(Data extracted from a collection)

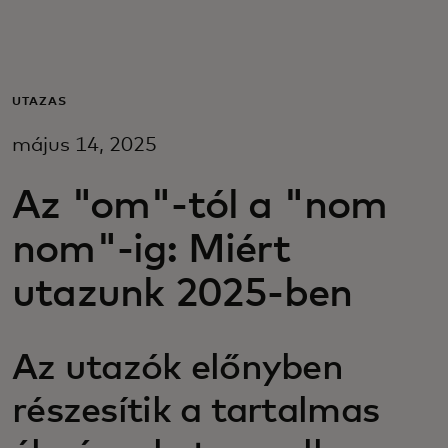
Neked
Vállalkozásoknak
UTAZÁS
május 14, 2025
A világért
Az "om"-tól a "nom
Innovátoroknak
nom"-ig: Miért
utazunk 2025-ben
Hírek és trendek
Az utazók előnyben
részesítik a tartalmas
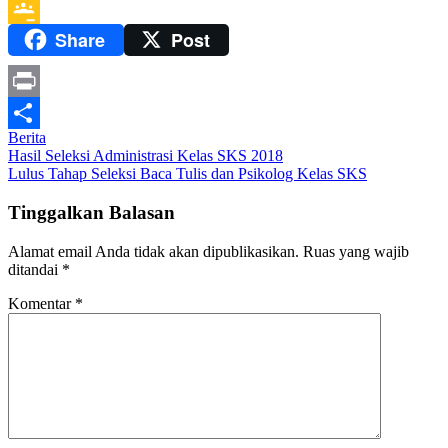
Messenger
Share
Post
Google
Classroom
Print
Berita
Share
Navigasi
Hasil Seleksi Administrasi Kelas SKS 2018
Lulus Tahap Seleksi Baca Tulis dan Psikolog Kelas SKS
pos
Tinggalkan Balasan
Alamat email Anda tidak akan dipublikasikan.
Ruas yang wajib
ditandai
*
Komentar
*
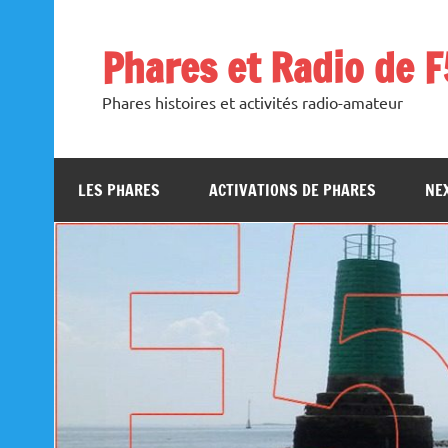
Skip
to
content
Phares et Radio de 
Phares histoires et activités radio-amateur
LES PHARES
ACTIVATIONS DE PHARES
NEX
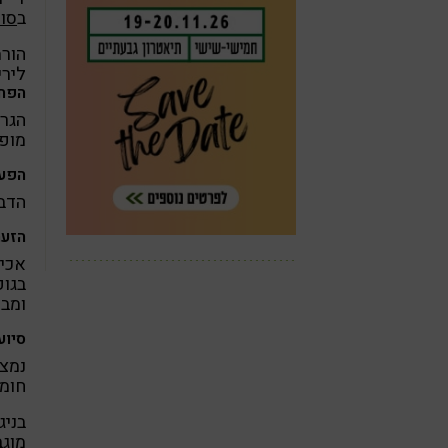
ב
סו
הורמ
ליר
הפחת
הגרל
מופ
הפעל
הדבר
הזעה
אכיל
ומבז
סיוע
נמצא
חומה
בניג
מוגב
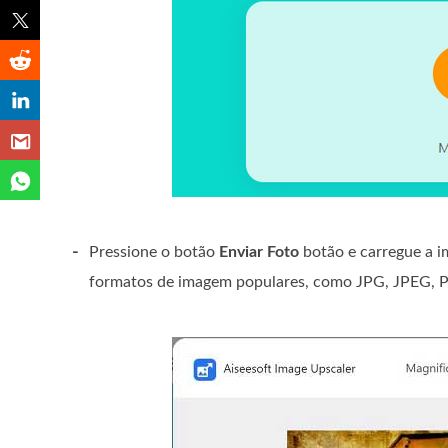
-
Pressione o botão
Enviar Foto
botão e carregue a i
formatos de imagem populares, como JPG, JPEG, P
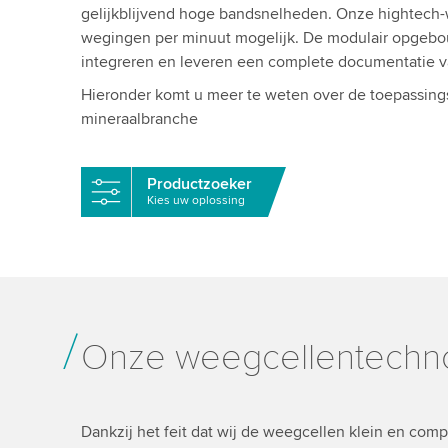
gelijkblijvend hoge bandsnelheden. Onze hightech-we
wegingen per minuut mogelijk. De modulair opgebou
integreren en leveren een complete documentatie v
Hieronder komt u meer te weten over de toepassin
mineraalbranche
Productzoeker
Kies uw oplossing
Onze weegcellentechn
Dankzij het feit dat wij de weegcellen klein en co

● **Assignment**
Restate the data word for word and exclude every picture.

● **Result**
Neked
Vállalkozásoknak
UTAZÁS
május 14, 2025
A világért
Az "om"-tól a "nom
Innovátoroknak
nom"-ig: Miért
utazunk 2025-ben
Hírek és trendek
Az utazók előnyben
részesítik a tartalmas
Messenger
Share
Post
Google
Classroom
Print
Berita
Share
Navigasi
Hasil Seleksi Administrasi Kelas SKS 2018
Lulus Tahap Seleksi Baca Tulis dan Psikolog Kelas SKS
pos
Tinggalkan Balasan
Alamat email Anda tidak akan dipublikasikan.
Ruas yang wajib
ditandai
*
Komentar
*
Skip
to
content
Phares et Radio de 
Phares histoires et activités radio-amateur
LES PHARES
ACTIVATIONS DE PHARES
NEX
ב
סו
הורמ
ליר
הפחת
הגרל
מופ
הפעל
הדבר
הזעה
אכיל
ומבז
סיוע
נמצא
חומה
בניג
מוגב
-
Pressione o botão
Enviar Foto
botão e carregue a i
formatos de imagem populares, como JPG, JPEG, P
gelijkblijvend hoge bandsnelheden. Onze hightech-we
wegingen per minuut mogelijk. De modulair opgebou
integreren en leveren een complete documentatie v
Hieronder komt u meer te weten over de toepassin
mineraalbranche
Productzoeker
Kies uw oplossing
Onze weegcellentechn
Dankzij het feit dat wij de weegcellen klein en co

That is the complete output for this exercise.